Please copy the lines below, exactly as they are, from the one with "采用艾宾浩斯记忆法，单词记忆率显著提升，双开遮挡板，中" through the one with "gängigen Materialien für einen SCHLUPFKASAK", and leave out the pictures.
Supplied material START
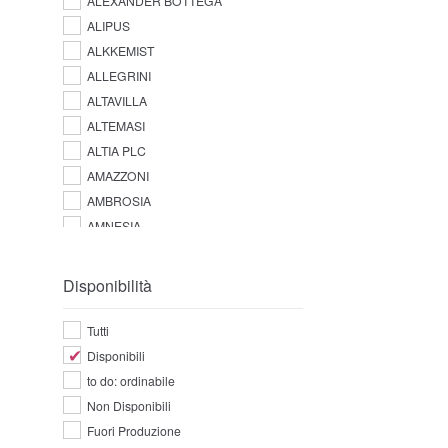
ALEXANDER BOTTEGA
ALIPUS
ALKKEMIST
ALLEGRINI
ALTAVILLA
ALTEMASI
ALTIA PLC
AMAZZONI
AMBROSIA
AMNESIA
AMPERSAND
AMUERTE
Disponibilità
ANGOSTURA
ANTICA DISTILLERIA QUAGLIA
Tutti
ANTICA FRATTA
Disponibili
APPLETON ESTATE
to do: ordinabile
AQUA LUCE
Non Disponibili
ARARAT
Fuori Produzione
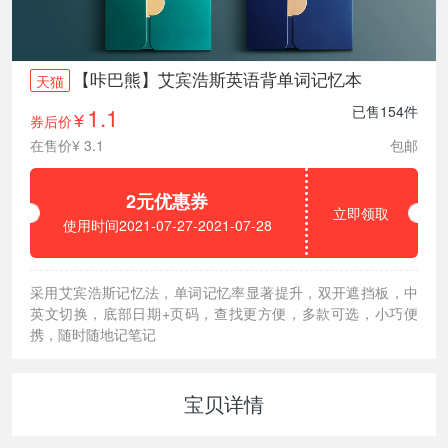
【咔巴熊】艾宾浩斯英语背单词记忆本
天猫
1.1
已售154件
券后价
¥
在售价¥ 3.1
包邮
2元优惠券
立即领取
使用时间2021-07-27-2021-07-28
采用艾宾浩斯记忆法，单词记忆率显著提升，双开遮挡板，中
英文切换，底部日期+页码，查找更方便，多款可选，小巧便
携，随时随地记笔记
宝贝详情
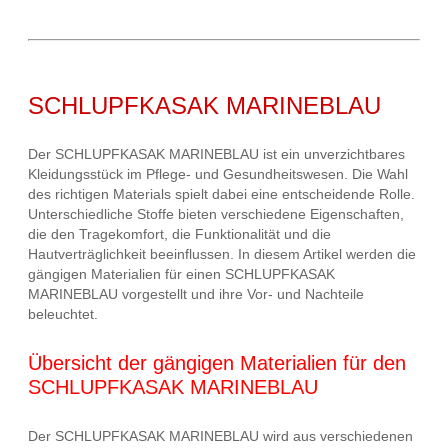
SCHLUPFKASAK MARINEBLAU
Der SCHLUPFKASAK MARINEBLAU ist ein unverzichtbares
Kleidungsstück im Pflege- und Gesundheitswesen. Die Wahl
des richtigen Materials spielt dabei eine entscheidende Rolle.
Unterschiedliche Stoffe bieten verschiedene Eigenschaften,
die den Tragekomfort, die Funktionalität und die
Hautverträglichkeit beeinflussen. In diesem Artikel werden die
gängigen Materialien für einen SCHLUPFKASAK
MARINEBLAU vorgestellt und ihre Vor- und Nachteile
beleuchtet.
Übersicht der gängigen Materialien für den
SCHLUPFKASAK MARINEBLAU
Der SCHLUPFKASAK MARINEBLAU wird aus verschiedenen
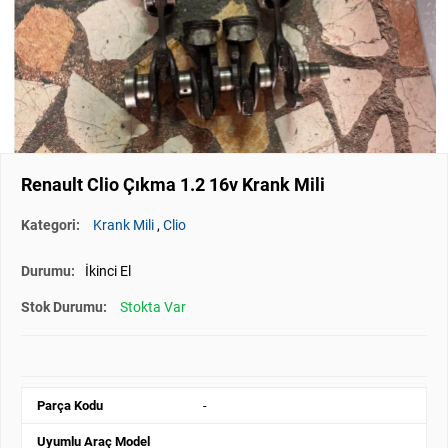
Renault Clio Çıkma 1.2 16v Krank Mili
Kategori:
Krank Mili
,
Clio
Durumu:
İkinci El
Stok Durumu:
Stokta Var
Parça Kodu
-
Uyumlu Araç Model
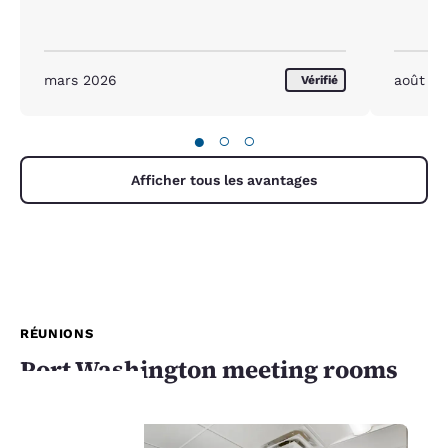
mars 2026
août 2
Vérifié
●
○
○
Afficher tous les avantages
RÉUNIONS
Port Washington meeting rooms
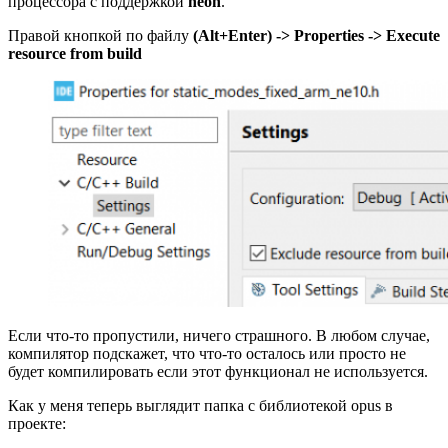
процессора с поддержкой
neon
.
Правой кнопкой по файлу
(Alt+Enter) -> Properties -> Execute
resource from build
Если что-то пропустили, ничего страшного. В любом случае,
компилятор подскажет, что что-то осталось или просто не
будет компилировать если этот функционал не используется.
Как у меня теперь выглядит папка с библиотекой opus в
проекте:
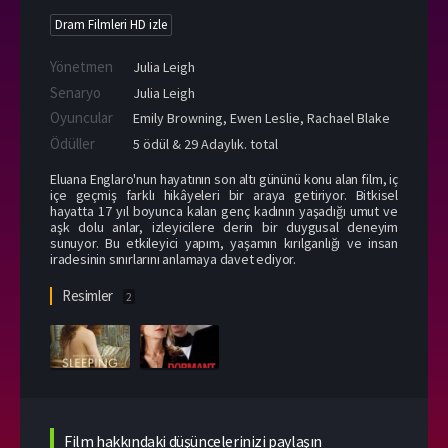
Dram Filmleri HD izle
Yönetmen
Julia Leigh
Senaryo
Julia Leigh
Oyuncular
Emily Browning
,
Ewen Leslie
,
Rachael Blake
Ödüller
5 ödül & 29 Adaylık. total
Eluana Englaro'nun hayatının son altı gününü konu alan film, iç
içe geçmiş farklı hikâyeleri bir araya getiriyor. Bitkisel
hayatta 17 yıl boyunca kalan genç kadının yaşadığı umut ve
aşk dolu anlar, izleyicilere derin bir duygusal deneyim
sunuyor. Bu etkileyici yapım, yaşamın kırılganlığı ve insan
iradesinin sınırlarını anlamaya davet ediyor.
Resimler
2
Film hakkındaki düşüncelerinizi paylaşın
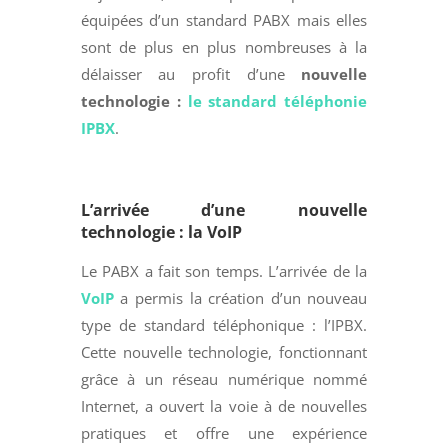
équipées d’un standard PABX mais elles
sont de plus en plus nombreuses à la
délaisser au profit d’une
nouvelle
technologie :
le standard téléphonie
IPBX
.
L’arrivée d’une nouvelle
technologie : la VoIP
Le PABX a fait son temps. L’arrivée de la
VoIP
a permis la création d’un nouveau
type de standard téléphonique : l’IPBX.
Cette nouvelle technologie, fonctionnant
grâce à un réseau numérique nommé
Internet, a ouvert la voie à de nouvelles
pratiques et offre une expérience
Supplied material END
Exercise output:
采用艾宾浩斯记忆法，单词记忆率显著提升，双开遮挡板，中
英文切换，底部日期+页码，查找更方便，多款可选，小巧便
携，随时随地记笔记
宝贝详情
SCHLUPFKASAK MARINEBLAU
Der SCHLUPFKASAK MARINEBLAU ist ein unverzichtbares
Kleidungsstück im Pflege- und Gesundheitswesen. Die Wahl
des richtigen Materials spielt dabei eine entscheidende Rolle.
Unterschiedliche Stoffe bieten verschiedene Eigenschaften,
die den Tragekomfort, die Funktionalität und die
Hautverträglichkeit beeinflussen. In diesem Artikel werden die
gängigen Materialien für einen SCHLUPFKASAK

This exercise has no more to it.